信楽焼はそう言いながら先程声をかけて来た茶色いスライムを蹴飛ばした。


「彼ら皆、面白い者ばかりでね、皆みーんな!いじめられた奴等ばかりなんだ。」

「いじめられた末路によって内容が変わってくるんだ。道路ジャックしてスープ缶をぶちまけた挙句殺されると白色に。ここに来ることを願って自死すると黄色に。虹を掲げてデカい声を出して、頭蓋骨を激しく振動させて、自分の脳みそがぐちゃぐちゃになって死ぬと茶色になってここに来る。」


「居抜きって言うのは?」


「ああ。ここは元々は“人間”て存在がいたんだよ。その者達の築き上げたものがそのまま残ってるんだ。」


「へぇ〜」


「おいおい!こんな奴らどうでもいいよ!俺たちはこの建物の頂点を目指すんだ。お願いします協力してください。行けるところまで上の階へ!」


「あー。ごめんね。その事なんだ。“転生者”のスライムの中にも困ったのがいてね。」


前触れも無く画鋲が飛んで来た。


「彼だ。ここのスライムは十八番のように誹謗中傷していたのだが、彼だけはチクチク言葉ってのを使っていたんだ。だから彼は[押しピンスライム]になった。」

「能力はシンプルだ。押しピンをつけたモノをそこに拘束する。」


「何で画鋲じゃなくて押しピンって言うのですか?」

ウヌマーは緊張感無く興味本意で尋ねた。


「いや、皆さ、インターネットにいる人はどこの出身でも関西弁使うじゃないか。」


押しピンスライムはどんどん画鋲を放つ。も、全員で腕を回しながら体を後ろに反らせた。

世界がスローになった気がした。


他のスライム達が巻き添えを喰らっていた。


「丁度良い!またこのままここに留まるわ!」


「画鋲……学校……うわぁぁぁぁぁ!」


「私たちはLGBTQを認めていくべきよ!」


「スライムに性別とかあんの?」


押しピンスライムの画鋲は全員全部を回避したと思われた。口出汁は土鍋なので硬さで刺さらず(刺さっても刺さってなくても結局自由に動けない。)。
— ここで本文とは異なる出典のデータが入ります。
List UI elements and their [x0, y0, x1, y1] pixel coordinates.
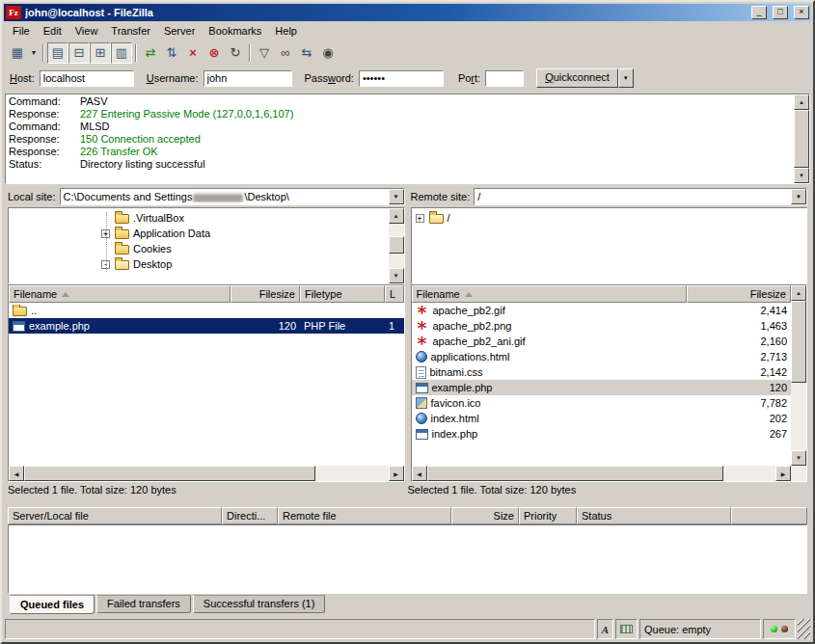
maximize-button[interactable]: □ [773, 6, 788, 19]
menu-item-help[interactable]: Help [268, 22, 304, 40]
menu-item-server[interactable]: Server [157, 22, 202, 40]
tree-expander[interactable]: - [101, 260, 110, 269]
menu-item-edit[interactable]: Edit [37, 22, 68, 40]
file-row-selected[interactable]: example.php120 [412, 380, 792, 395]
combo-dropdown-icon[interactable]: ▼ [389, 189, 404, 204]
scroll-track[interactable] [389, 224, 404, 268]
menu-item-view[interactable]: View [68, 22, 105, 40]
quickconnect-button[interactable]: Quickconnect [536, 68, 618, 88]
remote-selection-status: Selected 1 file. Total size: 120 bytes [408, 484, 808, 497]
host-input[interactable] [40, 70, 134, 87]
column-header-filename[interactable]: Filename [412, 285, 687, 303]
column-header-filesize[interactable]: Filesize [231, 285, 300, 303]
compare-icon[interactable]: ∞ [275, 42, 296, 64]
tree-item[interactable]: .VirtualBox [9, 210, 389, 226]
scroll-up-icon[interactable]: ▲ [791, 285, 806, 301]
scroll-right-icon[interactable]: ▶ [389, 466, 404, 481]
file-row[interactable]: apache_pb2.gif2,414 [412, 303, 792, 318]
scroll-down-icon[interactable]: ▼ [794, 168, 809, 183]
log-scrollbar[interactable]: ▲ ▼ [794, 94, 809, 183]
reconnect-icon[interactable]: ↻ [225, 42, 246, 64]
queue-splitter[interactable] [4, 499, 811, 507]
column-header-size[interactable]: Size [451, 507, 519, 524]
tree-expander[interactable]: + [101, 229, 110, 238]
column-header-server-local-file[interactable]: Server/Local file [8, 507, 222, 524]
scroll-thumb[interactable] [24, 466, 315, 481]
site-manager-icon[interactable]: ▦ [7, 42, 28, 64]
scroll-right-icon[interactable]: ▶ [775, 466, 791, 481]
tab-failed-transfers[interactable]: Failed transfers [96, 595, 191, 613]
file-row[interactable]: bitnami.css2,142 [412, 364, 792, 380]
column-header-filetype[interactable]: Filetype [300, 285, 385, 303]
toggle-message-log-icon[interactable]: ▤ [47, 42, 68, 64]
local-list-hscrollbar[interactable]: ◀ ▶ [9, 466, 404, 481]
scroll-track[interactable] [794, 110, 809, 168]
remote-list-hscrollbar[interactable]: ◀ ▶ [412, 466, 792, 481]
tree-item[interactable]: +/ [412, 210, 807, 226]
close-button[interactable]: × [794, 6, 809, 19]
toggle-remote-tree-icon[interactable]: ⊞ [90, 42, 111, 64]
password-input[interactable] [359, 70, 444, 87]
file-row[interactable]: index.php267 [412, 426, 792, 442]
scroll-left-icon[interactable]: ◀ [412, 466, 427, 481]
scroll-up-icon[interactable]: ▲ [389, 208, 404, 224]
resize-grip[interactable] [798, 619, 810, 639]
port-input[interactable] [485, 70, 524, 87]
tree-item[interactable]: -Desktop [9, 256, 389, 272]
tab-successful-transfers[interactable]: Successful transfers (1) [193, 595, 326, 613]
file-row[interactable]: apache_pb2.png1,463 [412, 318, 792, 334]
column-header-filesize[interactable]: Filesize [687, 285, 792, 303]
remote-site-combo[interactable]: / ▼ [474, 188, 807, 205]
refresh-icon[interactable]: ⇄ [140, 42, 161, 64]
file-row[interactable]: apache_pb2_ani.gif2,160 [412, 334, 792, 349]
file-row[interactable]: favicon.ico7,782 [412, 395, 792, 411]
disconnect-icon[interactable]: ⊗ [204, 42, 225, 64]
scroll-thumb[interactable] [791, 301, 806, 383]
menu-item-transfer[interactable]: Transfer [104, 22, 157, 40]
column-header-status[interactable]: Status [577, 507, 731, 524]
file-row[interactable]: .. [9, 303, 404, 318]
toggle-local-tree-icon[interactable]: ⊟ [68, 42, 90, 64]
tree-item[interactable]: +Application Data [9, 226, 389, 241]
minimize-button[interactable]: _ [751, 6, 767, 19]
column-header-remote-file[interactable]: Remote file [278, 507, 451, 524]
local-site-combo[interactable]: C:\Documents and Settings\Desktop\ ▼ [60, 188, 405, 205]
remote-list-scrollbar[interactable]: ▲ ▼ [791, 285, 806, 466]
scroll-thumb[interactable] [794, 110, 809, 168]
column-header-filename[interactable]: Filename [9, 285, 231, 303]
local-tree-scrollbar[interactable]: ▲ ▼ [389, 208, 404, 283]
title-bar[interactable]: Fz john@localhost - FileZilla _ □ × [4, 4, 811, 21]
scroll-up-icon[interactable]: ▲ [794, 94, 809, 110]
scroll-track[interactable] [427, 466, 776, 481]
process-queue-icon[interactable]: ⇅ [161, 42, 182, 64]
column-header-priority[interactable]: Priority [519, 507, 577, 524]
scroll-thumb[interactable] [427, 466, 723, 481]
find-files-icon[interactable]: ◉ [317, 42, 339, 64]
scroll-down-icon[interactable]: ▼ [791, 450, 806, 466]
sync-browse-icon[interactable]: ⇆ [296, 42, 317, 64]
toggle-transfer-queue-icon[interactable]: ▥ [111, 42, 132, 64]
column-header-direction[interactable]: Directi... [222, 507, 278, 524]
menu-item-file[interactable]: File [6, 22, 37, 40]
menu-item-bookmarks[interactable]: Bookmarks [202, 22, 268, 40]
scroll-thumb[interactable] [389, 236, 404, 254]
local-site-label: Local site: [8, 191, 56, 202]
filter-icon[interactable]: ▽ [254, 42, 275, 64]
combo-dropdown-icon[interactable]: ▼ [791, 189, 806, 204]
scroll-track[interactable] [24, 466, 389, 481]
file-row[interactable]: index.html202 [412, 411, 792, 426]
cancel-icon[interactable]: × [182, 42, 204, 64]
tree-expander[interactable]: + [416, 214, 424, 223]
scroll-left-icon[interactable]: ◀ [9, 466, 24, 481]
quickconnect-dropdown[interactable]: ▼ [618, 68, 634, 88]
scroll-down-icon[interactable]: ▼ [389, 268, 404, 283]
username-input[interactable] [204, 70, 292, 87]
scroll-track[interactable] [791, 301, 806, 450]
column-header-lastmodified[interactable]: L [385, 285, 404, 303]
file-row[interactable]: applications.html2,713 [412, 349, 792, 364]
tab-queued-files[interactable]: Queued files [10, 595, 95, 614]
file-row-selected[interactable]: example.php 120 PHP File 1 [9, 318, 404, 334]
site-manager-dropdown-icon[interactable]: ▼ [28, 42, 40, 64]
queue-list[interactable] [8, 524, 807, 594]
tree-item[interactable]: Cookies [9, 241, 389, 256]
他の者達も全員がコンピュータ世界が舞台の映画のように回避したと私は記述した。

が、1人だけ犠牲者が出てしまった。


パンのミミックだけは体を反らせない。だって箱だもの。

パンのミミックはそのまま202階層の壁に磔にされた。

奇跡的に、磔の上に立派なステンドガラスが現れた。